Thank you so much, for explaining in detail. Could you please share your idea regarding this: I have followed an approach and I have got good results, though, I have not considered a supposition (by mistake). now I am wondering is there any way I can justify it.

So in the end, I figured out the entropy using the gaussian method. 'gaussian' computes the binless entropy based on estimating the covariance matrix and assuming the data is normally distributed. The thing is that my data is not normally distributed. My data is z in neural network (z= tanh(w *x +b)).

Now my question is that is it totally wrong if we violate the supposition.

I am desperately looking for the answer to this question.
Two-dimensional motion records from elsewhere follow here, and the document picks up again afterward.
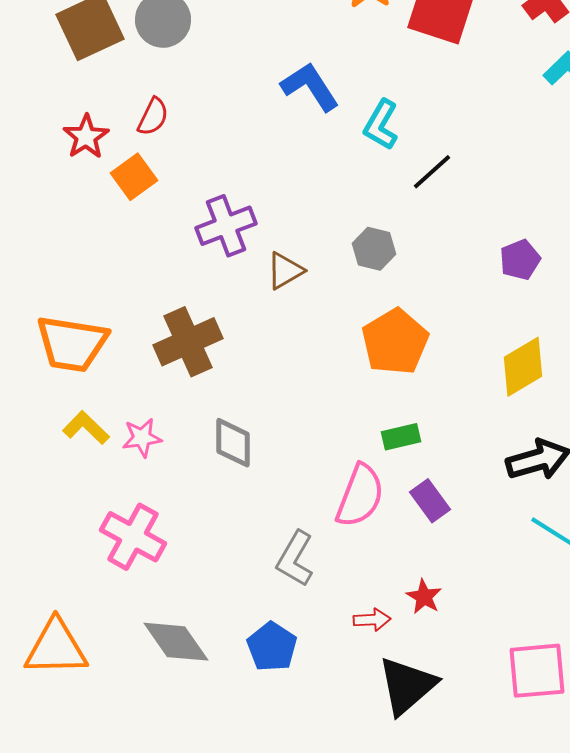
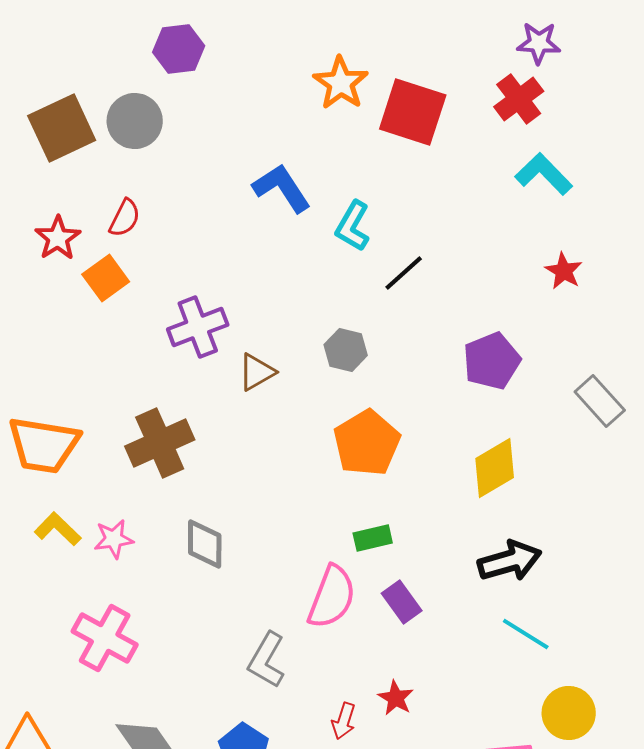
purple pentagon: (520, 260) -> (492, 361), size x1.4
red arrow: (372, 620) -> (344, 721), turned 111

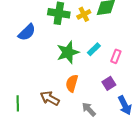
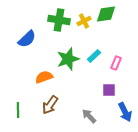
orange semicircle: (72, 83) -> (44, 77), moved, turned 54
purple square: (109, 83) -> (109, 90), turned 32
brown arrow: (50, 98) -> (50, 105), turned -84

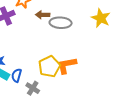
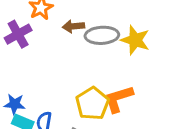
yellow star: (101, 18) -> (135, 40), moved

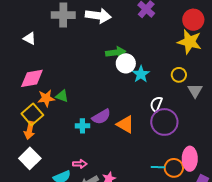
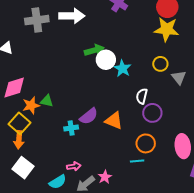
purple circle: (164, 122) -> (152, 113), size x0.7
cyan line: (158, 167) -> (137, 161), moved
orange circle: (174, 168) -> (146, 143), moved

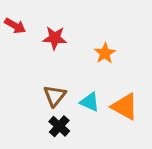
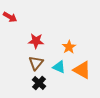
red star: (55, 38) -> (36, 41), moved
orange star: (105, 53) -> (69, 47), moved

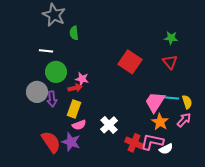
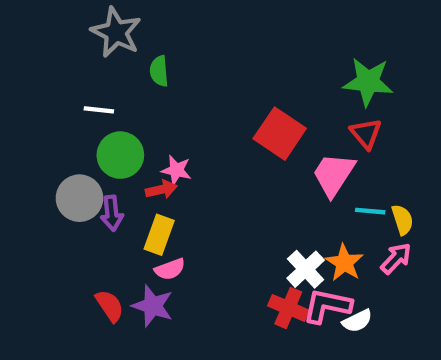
green star: (171, 38) -> (368, 82), size x1.6
pink trapezoid: (155, 102) -> (334, 174), moved
white cross: (109, 125) -> (306, 269), moved
red semicircle: (51, 142) -> (110, 306), size x0.7

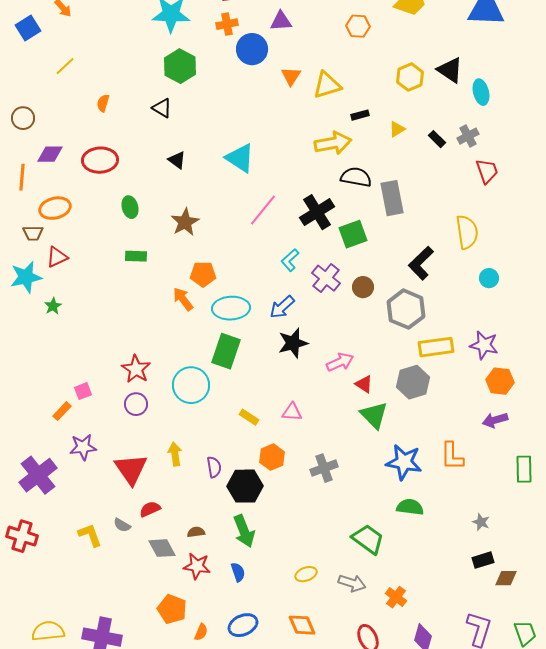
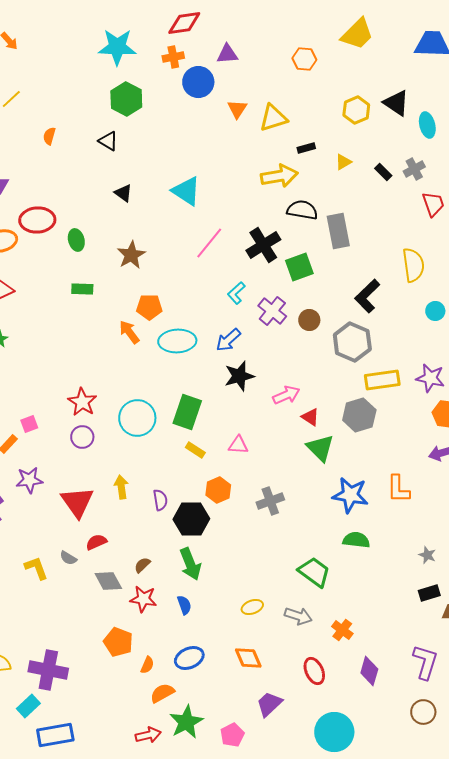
red ellipse: (100, 160) -> (37, 220), moved
green rectangle: (226, 351) -> (187, 412), moved
brown semicircle: (196, 532) -> (142, 565), turned -36

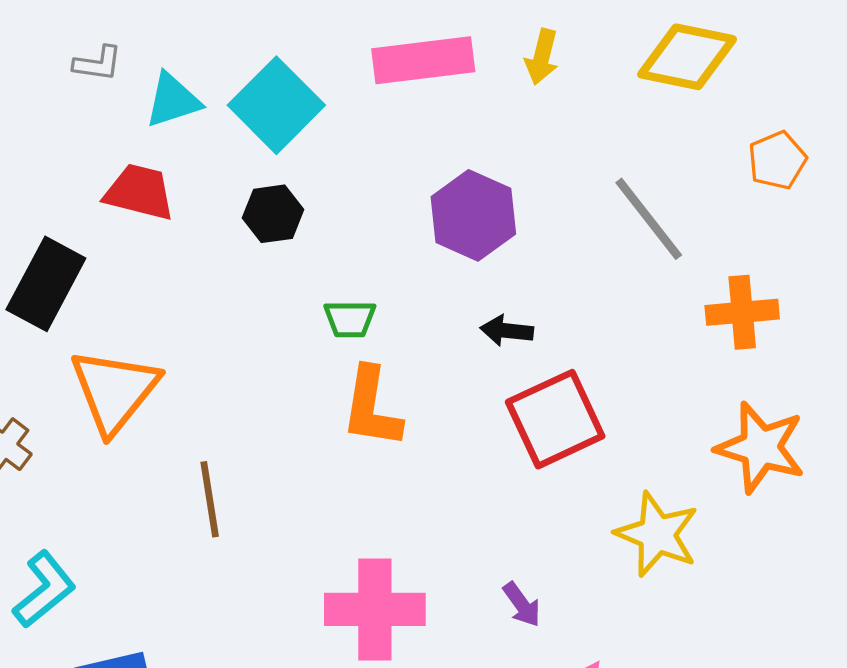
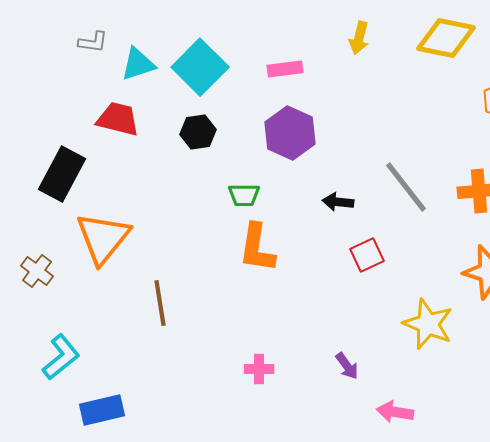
pink rectangle: (423, 60) -> (285, 69), moved, size x0.6
purple hexagon: (473, 215) -> (290, 133), moved
gray line: (649, 219) -> (406, 187), moved
red square: (555, 419) -> (367, 255), size x0.6
pink cross: (375, 609) -> (259, 369), size x0.5

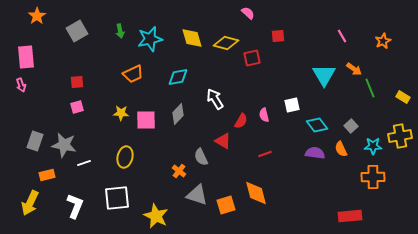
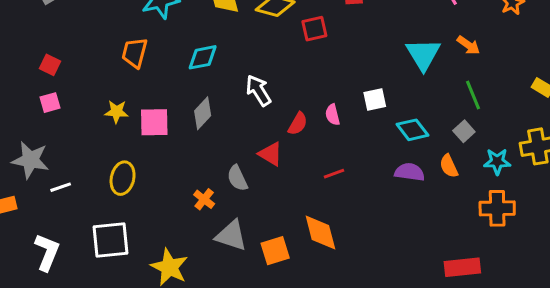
orange trapezoid: (133, 74) -> (135, 53), turned 130
red square: (77, 82) -> (50, 65), turned 32
green line: (370, 88) -> (473, 95), moved

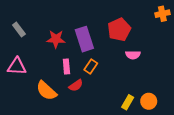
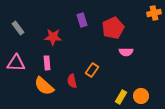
purple rectangle: (84, 39) -> (82, 20), moved, size x0.6
pink rectangle: (66, 66) -> (47, 63), moved
orange rectangle: (91, 66) -> (92, 70), moved
red semicircle: (76, 85) -> (72, 81), turned 112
I spent several months and designed what I wanted then I got to know that my data does not have normal distribution but I have used gaussian method for computing entropy.

I greatly appreciate if you share your knowledge regarding this with me, and really sorry to taking your time.

paulbrodersen commented 5 years ago

Are you still using my code to compute the entropies? If so, which function are you using exactly?

If your data is non-normally distributed, you should not be using get_h_mvn. It will return garbage for non-normal distributions. The function get_h makes no assumption about the distribution of the data, so it is fine to use that one.

benam2 commented 5 years ago

Actually I could not figure out how to program the knn in tensorflow. That's why I use the gaussian method because I could convert the code to gaussian.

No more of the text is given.